All entries must be extracted exactly, with nothing added or dropped.

Stored data
»»
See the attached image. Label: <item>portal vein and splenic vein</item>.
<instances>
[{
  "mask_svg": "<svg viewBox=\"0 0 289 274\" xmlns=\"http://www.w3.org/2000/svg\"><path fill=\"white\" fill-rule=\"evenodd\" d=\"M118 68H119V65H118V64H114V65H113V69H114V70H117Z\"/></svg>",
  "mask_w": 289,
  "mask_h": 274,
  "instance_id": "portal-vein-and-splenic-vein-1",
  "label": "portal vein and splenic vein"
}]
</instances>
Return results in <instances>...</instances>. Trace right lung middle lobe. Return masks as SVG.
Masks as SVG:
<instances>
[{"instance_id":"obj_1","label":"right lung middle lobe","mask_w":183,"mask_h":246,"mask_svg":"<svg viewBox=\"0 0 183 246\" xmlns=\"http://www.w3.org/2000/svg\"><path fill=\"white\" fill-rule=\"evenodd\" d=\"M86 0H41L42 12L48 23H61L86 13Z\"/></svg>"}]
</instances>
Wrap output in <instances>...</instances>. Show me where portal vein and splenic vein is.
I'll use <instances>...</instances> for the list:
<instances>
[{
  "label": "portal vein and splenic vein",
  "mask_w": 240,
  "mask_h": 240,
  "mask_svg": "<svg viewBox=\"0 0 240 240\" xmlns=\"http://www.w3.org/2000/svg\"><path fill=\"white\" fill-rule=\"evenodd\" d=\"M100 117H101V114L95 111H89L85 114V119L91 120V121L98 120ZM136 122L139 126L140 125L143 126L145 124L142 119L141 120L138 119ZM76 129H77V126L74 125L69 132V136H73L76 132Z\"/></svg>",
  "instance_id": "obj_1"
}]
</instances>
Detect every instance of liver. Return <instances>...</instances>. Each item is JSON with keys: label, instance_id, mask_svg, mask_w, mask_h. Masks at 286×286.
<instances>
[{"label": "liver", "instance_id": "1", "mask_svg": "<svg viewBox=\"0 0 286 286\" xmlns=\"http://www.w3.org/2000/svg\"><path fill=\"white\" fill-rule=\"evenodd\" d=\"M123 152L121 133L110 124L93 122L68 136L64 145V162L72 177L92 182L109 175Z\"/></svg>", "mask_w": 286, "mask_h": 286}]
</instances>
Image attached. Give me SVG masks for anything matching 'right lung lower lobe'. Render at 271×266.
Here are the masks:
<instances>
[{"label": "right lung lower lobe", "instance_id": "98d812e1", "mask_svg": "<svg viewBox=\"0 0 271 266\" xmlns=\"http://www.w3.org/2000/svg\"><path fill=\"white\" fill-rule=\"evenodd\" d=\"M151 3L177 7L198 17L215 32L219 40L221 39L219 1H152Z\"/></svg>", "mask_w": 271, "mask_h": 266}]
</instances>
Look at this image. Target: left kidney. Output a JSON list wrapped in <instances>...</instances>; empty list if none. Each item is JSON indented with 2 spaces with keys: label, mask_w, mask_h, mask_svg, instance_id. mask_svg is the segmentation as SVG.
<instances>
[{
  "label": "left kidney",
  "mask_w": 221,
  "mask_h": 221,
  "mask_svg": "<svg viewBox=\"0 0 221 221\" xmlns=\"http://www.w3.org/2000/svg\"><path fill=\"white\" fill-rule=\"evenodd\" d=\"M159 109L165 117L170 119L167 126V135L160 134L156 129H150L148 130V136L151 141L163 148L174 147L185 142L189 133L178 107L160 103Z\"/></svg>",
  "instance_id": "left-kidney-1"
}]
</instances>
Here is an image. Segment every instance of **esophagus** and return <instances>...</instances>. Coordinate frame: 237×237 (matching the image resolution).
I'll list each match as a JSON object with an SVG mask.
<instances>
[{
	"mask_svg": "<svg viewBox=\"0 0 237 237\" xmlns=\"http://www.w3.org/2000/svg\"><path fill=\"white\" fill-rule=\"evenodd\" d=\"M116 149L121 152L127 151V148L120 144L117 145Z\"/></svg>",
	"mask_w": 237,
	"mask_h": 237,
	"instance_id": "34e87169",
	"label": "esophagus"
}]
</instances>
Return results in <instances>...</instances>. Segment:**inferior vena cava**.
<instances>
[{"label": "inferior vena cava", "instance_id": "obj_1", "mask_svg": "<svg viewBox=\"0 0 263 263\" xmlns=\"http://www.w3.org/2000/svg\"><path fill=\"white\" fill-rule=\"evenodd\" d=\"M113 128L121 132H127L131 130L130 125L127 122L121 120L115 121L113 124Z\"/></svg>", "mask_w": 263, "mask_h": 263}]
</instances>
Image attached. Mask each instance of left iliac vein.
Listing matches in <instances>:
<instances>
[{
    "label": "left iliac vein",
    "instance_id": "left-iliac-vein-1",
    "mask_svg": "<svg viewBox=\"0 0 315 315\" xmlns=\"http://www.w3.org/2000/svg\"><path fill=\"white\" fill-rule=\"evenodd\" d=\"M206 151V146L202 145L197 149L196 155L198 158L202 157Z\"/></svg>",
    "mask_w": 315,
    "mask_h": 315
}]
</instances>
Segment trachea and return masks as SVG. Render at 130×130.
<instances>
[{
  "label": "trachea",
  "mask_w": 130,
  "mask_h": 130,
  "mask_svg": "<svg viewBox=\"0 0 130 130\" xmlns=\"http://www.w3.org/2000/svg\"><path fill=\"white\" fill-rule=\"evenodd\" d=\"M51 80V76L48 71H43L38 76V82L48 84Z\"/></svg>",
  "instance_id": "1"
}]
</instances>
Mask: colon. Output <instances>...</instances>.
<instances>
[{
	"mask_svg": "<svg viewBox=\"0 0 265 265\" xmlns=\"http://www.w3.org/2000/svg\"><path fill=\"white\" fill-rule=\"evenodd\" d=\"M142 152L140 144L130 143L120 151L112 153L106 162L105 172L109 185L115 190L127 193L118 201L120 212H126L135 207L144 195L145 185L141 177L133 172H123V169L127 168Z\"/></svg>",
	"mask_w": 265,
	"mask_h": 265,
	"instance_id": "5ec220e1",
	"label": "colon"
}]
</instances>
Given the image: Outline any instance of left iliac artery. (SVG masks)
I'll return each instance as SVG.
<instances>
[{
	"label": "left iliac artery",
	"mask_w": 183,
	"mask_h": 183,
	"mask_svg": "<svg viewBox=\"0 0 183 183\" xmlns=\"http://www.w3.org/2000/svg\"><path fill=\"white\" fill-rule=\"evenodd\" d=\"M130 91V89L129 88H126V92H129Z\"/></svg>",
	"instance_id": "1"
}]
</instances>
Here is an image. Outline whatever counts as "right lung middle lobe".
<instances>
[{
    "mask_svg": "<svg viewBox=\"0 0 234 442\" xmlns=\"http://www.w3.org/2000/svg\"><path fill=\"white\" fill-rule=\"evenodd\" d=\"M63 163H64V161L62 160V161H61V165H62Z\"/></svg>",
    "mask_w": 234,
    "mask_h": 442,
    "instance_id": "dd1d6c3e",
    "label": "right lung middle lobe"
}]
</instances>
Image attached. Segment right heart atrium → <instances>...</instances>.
««
Result of this task:
See the attached image. Label: <item>portal vein and splenic vein</item>.
<instances>
[{
  "mask_svg": "<svg viewBox=\"0 0 289 274\" xmlns=\"http://www.w3.org/2000/svg\"><path fill=\"white\" fill-rule=\"evenodd\" d=\"M118 68H119V65H118V64H114V65H113V69H114V70H117Z\"/></svg>",
  "mask_w": 289,
  "mask_h": 274,
  "instance_id": "portal-vein-and-splenic-vein-1",
  "label": "portal vein and splenic vein"
}]
</instances>
Return results in <instances>...</instances>. Trace right lung middle lobe. Return masks as SVG.
Masks as SVG:
<instances>
[{"instance_id":"obj_1","label":"right lung middle lobe","mask_w":183,"mask_h":246,"mask_svg":"<svg viewBox=\"0 0 183 246\" xmlns=\"http://www.w3.org/2000/svg\"><path fill=\"white\" fill-rule=\"evenodd\" d=\"M86 0H41L42 12L48 23H61L86 13Z\"/></svg>"}]
</instances>
Wrap output in <instances>...</instances>. Show me where portal vein and splenic vein is.
I'll use <instances>...</instances> for the list:
<instances>
[{
  "label": "portal vein and splenic vein",
  "mask_w": 240,
  "mask_h": 240,
  "mask_svg": "<svg viewBox=\"0 0 240 240\" xmlns=\"http://www.w3.org/2000/svg\"><path fill=\"white\" fill-rule=\"evenodd\" d=\"M100 117H101V114L95 111H89L85 114V119L91 120V121L98 120ZM136 122L139 126L140 125L143 126L145 124L142 119L141 120L138 119ZM76 129H77V126L74 125L69 132V136H73L76 132Z\"/></svg>",
  "instance_id": "obj_1"
}]
</instances>
Detect every instance of liver. Return <instances>...</instances>. Each item is JSON with keys: label, instance_id, mask_svg, mask_w, mask_h. Masks at 286×286.
<instances>
[{"label": "liver", "instance_id": "1", "mask_svg": "<svg viewBox=\"0 0 286 286\" xmlns=\"http://www.w3.org/2000/svg\"><path fill=\"white\" fill-rule=\"evenodd\" d=\"M123 152L121 133L110 124L93 122L68 136L64 145V162L72 177L92 182L109 175Z\"/></svg>", "mask_w": 286, "mask_h": 286}]
</instances>
Image attached. Give me SVG masks for anything matching 'right lung lower lobe'. Render at 271×266.
Here are the masks:
<instances>
[{"label": "right lung lower lobe", "instance_id": "98d812e1", "mask_svg": "<svg viewBox=\"0 0 271 266\" xmlns=\"http://www.w3.org/2000/svg\"><path fill=\"white\" fill-rule=\"evenodd\" d=\"M151 3L177 7L198 17L215 32L219 40L221 39L219 1H152Z\"/></svg>", "mask_w": 271, "mask_h": 266}]
</instances>
Look at this image. Target: left kidney. Output a JSON list wrapped in <instances>...</instances>; empty list if none. Each item is JSON indented with 2 spaces with keys: label, mask_w, mask_h, mask_svg, instance_id. mask_svg is the segmentation as SVG.
<instances>
[{
  "label": "left kidney",
  "mask_w": 221,
  "mask_h": 221,
  "mask_svg": "<svg viewBox=\"0 0 221 221\" xmlns=\"http://www.w3.org/2000/svg\"><path fill=\"white\" fill-rule=\"evenodd\" d=\"M159 109L165 117L170 119L167 126V135L160 134L156 129H150L148 130V136L151 141L163 148L174 147L185 142L189 133L178 107L160 103Z\"/></svg>",
  "instance_id": "left-kidney-1"
}]
</instances>
Here is an image. Segment every instance of **esophagus** and return <instances>...</instances>. Coordinate frame: 237×237 (matching the image resolution).
I'll list each match as a JSON object with an SVG mask.
<instances>
[{
	"mask_svg": "<svg viewBox=\"0 0 237 237\" xmlns=\"http://www.w3.org/2000/svg\"><path fill=\"white\" fill-rule=\"evenodd\" d=\"M116 149L121 152L127 151V148L120 144L117 145Z\"/></svg>",
	"mask_w": 237,
	"mask_h": 237,
	"instance_id": "34e87169",
	"label": "esophagus"
}]
</instances>
Return results in <instances>...</instances>. Segment:**inferior vena cava**.
<instances>
[{"label": "inferior vena cava", "instance_id": "obj_1", "mask_svg": "<svg viewBox=\"0 0 263 263\" xmlns=\"http://www.w3.org/2000/svg\"><path fill=\"white\" fill-rule=\"evenodd\" d=\"M113 128L121 132H127L131 130L130 125L127 122L121 120L115 121L113 124Z\"/></svg>", "mask_w": 263, "mask_h": 263}]
</instances>
Image attached. Mask each instance of left iliac vein.
Listing matches in <instances>:
<instances>
[{
    "label": "left iliac vein",
    "instance_id": "left-iliac-vein-1",
    "mask_svg": "<svg viewBox=\"0 0 315 315\" xmlns=\"http://www.w3.org/2000/svg\"><path fill=\"white\" fill-rule=\"evenodd\" d=\"M206 151V146L202 145L197 149L196 155L198 158L202 157Z\"/></svg>",
    "mask_w": 315,
    "mask_h": 315
}]
</instances>
Segment trachea and return masks as SVG. Render at 130×130.
<instances>
[{
  "label": "trachea",
  "mask_w": 130,
  "mask_h": 130,
  "mask_svg": "<svg viewBox=\"0 0 130 130\" xmlns=\"http://www.w3.org/2000/svg\"><path fill=\"white\" fill-rule=\"evenodd\" d=\"M51 80V76L48 71H43L38 76V82L48 84Z\"/></svg>",
  "instance_id": "1"
}]
</instances>
Mask: colon. Output <instances>...</instances>.
<instances>
[{
	"mask_svg": "<svg viewBox=\"0 0 265 265\" xmlns=\"http://www.w3.org/2000/svg\"><path fill=\"white\" fill-rule=\"evenodd\" d=\"M142 152L140 144L130 143L120 151L112 153L106 162L105 172L109 185L115 190L127 193L118 201L120 212H126L135 207L144 195L145 185L141 177L133 172H123V169L127 168Z\"/></svg>",
	"mask_w": 265,
	"mask_h": 265,
	"instance_id": "5ec220e1",
	"label": "colon"
}]
</instances>
Given the image: Outline any instance of left iliac artery. (SVG masks)
I'll return each instance as SVG.
<instances>
[{
	"label": "left iliac artery",
	"mask_w": 183,
	"mask_h": 183,
	"mask_svg": "<svg viewBox=\"0 0 183 183\" xmlns=\"http://www.w3.org/2000/svg\"><path fill=\"white\" fill-rule=\"evenodd\" d=\"M130 91V89L129 88H126V92H129Z\"/></svg>",
	"instance_id": "1"
}]
</instances>
Here is an image. Outline whatever counts as "right lung middle lobe".
<instances>
[{
    "mask_svg": "<svg viewBox=\"0 0 234 442\" xmlns=\"http://www.w3.org/2000/svg\"><path fill=\"white\" fill-rule=\"evenodd\" d=\"M63 163H64V161L62 160V161H61V165H62Z\"/></svg>",
    "mask_w": 234,
    "mask_h": 442,
    "instance_id": "dd1d6c3e",
    "label": "right lung middle lobe"
}]
</instances>
Image attached. Segment right heart atrium → <instances>...</instances>.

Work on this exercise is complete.